The conversation ended and Godfrey considered things. He decided that he would continue calling the Mojave Desert, he also decided that on his way to Burning Man ’97 he would take a slight detour and visit this object of such fascination. He then spread the word, setting up the first website about the Mojave telephone booth and uploading his story to the internet. A key point which would eventually lead to the demise of his precious booth.
Then as dark fell on the 27th August 1997 he found a line of telephone poles. He then found where they ended, at a telephone booth, THE telephone booth. As he set eyes upon it he was overcome with the the feeling that he ‘might never leave it.’ To punctuate the drama of the discovery the clouded sky let loose its rain onto Godfrey’s small trio; himself, his friend Mark and their marble bust of 19th Century German composer Richard Wagner. Two of the three took it in turns to make their calls to every conceivable person, then they moved on. Burning Man awaited. On the way back he attempted to beautify the battered booth with some remainder of Burning Man, glow-in-the-dark paint. Then he left with a bucket full of the shattered glass. At this point the booth was soon to experience an unexpected resurgence in popularity.
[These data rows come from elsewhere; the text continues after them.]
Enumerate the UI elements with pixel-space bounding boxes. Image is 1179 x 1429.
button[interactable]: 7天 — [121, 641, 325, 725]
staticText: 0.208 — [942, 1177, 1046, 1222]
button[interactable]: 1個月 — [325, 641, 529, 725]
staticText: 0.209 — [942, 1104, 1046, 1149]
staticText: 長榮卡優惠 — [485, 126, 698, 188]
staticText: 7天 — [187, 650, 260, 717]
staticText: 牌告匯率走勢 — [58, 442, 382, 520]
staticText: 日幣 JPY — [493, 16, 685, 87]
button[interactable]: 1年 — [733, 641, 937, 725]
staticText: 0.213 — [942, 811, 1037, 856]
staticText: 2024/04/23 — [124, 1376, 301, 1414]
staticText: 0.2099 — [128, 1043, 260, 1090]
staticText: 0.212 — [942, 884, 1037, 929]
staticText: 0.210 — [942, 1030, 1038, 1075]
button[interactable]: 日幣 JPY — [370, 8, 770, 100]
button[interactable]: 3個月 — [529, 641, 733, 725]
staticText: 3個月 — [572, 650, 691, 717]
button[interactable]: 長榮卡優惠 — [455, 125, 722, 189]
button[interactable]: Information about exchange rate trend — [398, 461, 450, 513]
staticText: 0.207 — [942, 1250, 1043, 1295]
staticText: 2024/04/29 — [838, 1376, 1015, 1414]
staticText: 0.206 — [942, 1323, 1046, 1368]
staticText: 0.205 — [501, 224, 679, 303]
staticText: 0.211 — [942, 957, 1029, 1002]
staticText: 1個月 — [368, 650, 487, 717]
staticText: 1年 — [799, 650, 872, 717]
From relative obscurity the phone booth and Godfrey himself then became minor celebrities. Knowledge of the phone booth became more widely spread. In 1998 Godfrey returned with only Wagner to accompany him, they were going to take calls from people. Upon arrival he found another curious personality, receiving calls from people expecting to talk to him. The two immediately struck up a rapport and between them answered 171 calls from interested individuals. The pair (and marble bust of Richard Wagner) then set to work, cleaning out the booth before spelling the word ‘PHONE’ out on the ground in 15 foot letters of quartz. Other phone devotees then appeared, having read of the arrangement in the LA Times. Together they experienced the joys of the booth and the surprise of a freak blizzard in the Mojave Desert.
After this gathering more individuals came to receive the calls. One odd character found there claimed, when asked, that he had been asked by the Holy Spirit to go there. He had been there for 32 days and answered 500 phone calls including multiple ones from someone claiming to be from the Pentagon saying the phone booth was a military installation. The news travelled around the world; the phone never stopped ringing. A housewife in New Zealand, a bored German Teenager and a proud skunk owner were among the people to whom the news spread. The booth was even discussed by the New York Times and was featured on the television networks NBC and CNN.
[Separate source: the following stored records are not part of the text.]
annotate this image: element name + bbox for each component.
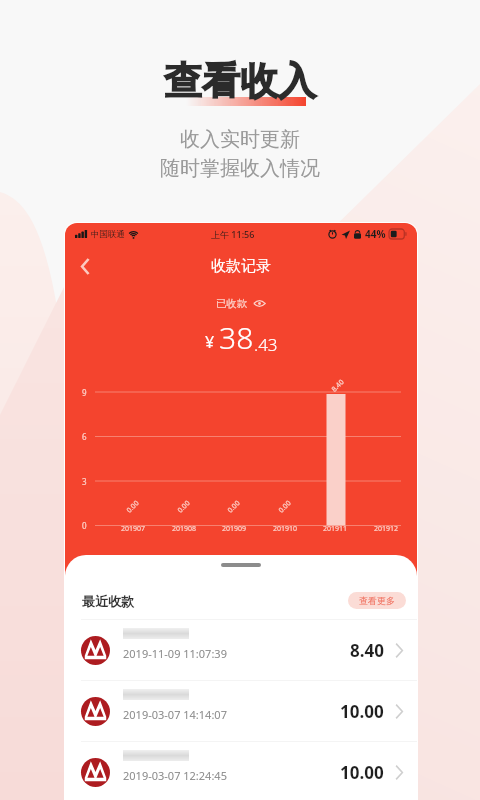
staticText: 201911 xyxy=(323,524,348,534)
staticText: 已收款 xyxy=(216,297,248,310)
staticText: 最近收款 xyxy=(82,593,134,609)
staticText: 查看收入 xyxy=(0,57,480,105)
staticText: 201907 xyxy=(121,524,146,534)
staticText: 8.40 xyxy=(350,639,384,662)
button[interactable]: 查看更多 xyxy=(348,592,406,609)
staticText: 随时掌握收入情况 xyxy=(0,156,480,181)
staticText: 收款记录 xyxy=(211,257,271,276)
staticText: 收入实时更新 xyxy=(0,127,480,152)
staticText: 201912 xyxy=(374,524,399,534)
staticText: 44% xyxy=(365,227,386,241)
staticText: 0 xyxy=(82,520,87,531)
staticText: 10.00 xyxy=(340,761,384,784)
staticText: 查看更多 xyxy=(359,595,395,606)
staticText: 201908 xyxy=(172,524,197,534)
staticText: 0.00 xyxy=(226,498,242,516)
staticText: 2019-03-07 14:14:07 xyxy=(123,707,227,722)
staticText: 201910 xyxy=(273,524,298,534)
staticText: 2019-11-09 11:07:39 xyxy=(123,646,227,661)
staticText: 中国联通 xyxy=(91,229,125,240)
staticText: 0.00 xyxy=(176,498,192,516)
staticText: 0.00 xyxy=(276,498,294,516)
staticText: 上午 11:56 xyxy=(211,228,255,240)
staticText: 0.00 xyxy=(124,498,142,516)
staticText: 8.40 xyxy=(330,378,346,394)
button[interactable]: 2019-03-07 12:24:45 xyxy=(65,742,417,800)
staticText: 6 xyxy=(82,431,87,442)
staticText: 9 xyxy=(82,387,87,398)
staticText: 201909 xyxy=(222,524,247,534)
button[interactable]: 2019-03-07 14:14:07 xyxy=(65,681,417,741)
staticText: 38 xyxy=(219,317,254,358)
button[interactable]: 2019-11-09 11:07:39 xyxy=(65,620,417,680)
staticText: 3 xyxy=(82,476,87,487)
staticText: 2019-03-07 12:24:45 xyxy=(123,768,227,783)
staticText: 10.00 xyxy=(340,700,384,723)
staticText: ¥ xyxy=(205,331,215,353)
staticText: .43 xyxy=(254,333,278,356)
button[interactable]: Back xyxy=(70,251,100,281)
Then there were complaints, and a backlash. The booth was attracting too many visitors and this led to an apparent detrimental effect on the environment. Many devotees suggested ulterior motives were at work but speculation did not halt the system. On the 17th of May 2000 the phone booth was removed and destroyed. Leaving only a few concrete blocks in its place. No evidence of its existence remained beyond a colourful tombstone which was placed there in its memory.
The headstone was soon removed from the site. The phenomenon stopped there, dead in its tracks. People begrudgingly resumed their lives. The Mojave Desert Telephone Booth is gone now, after its removal it was destroyed and its number permanently decommissioned. Ring it and there is no answer, this time however, there never will be a voice on the other end.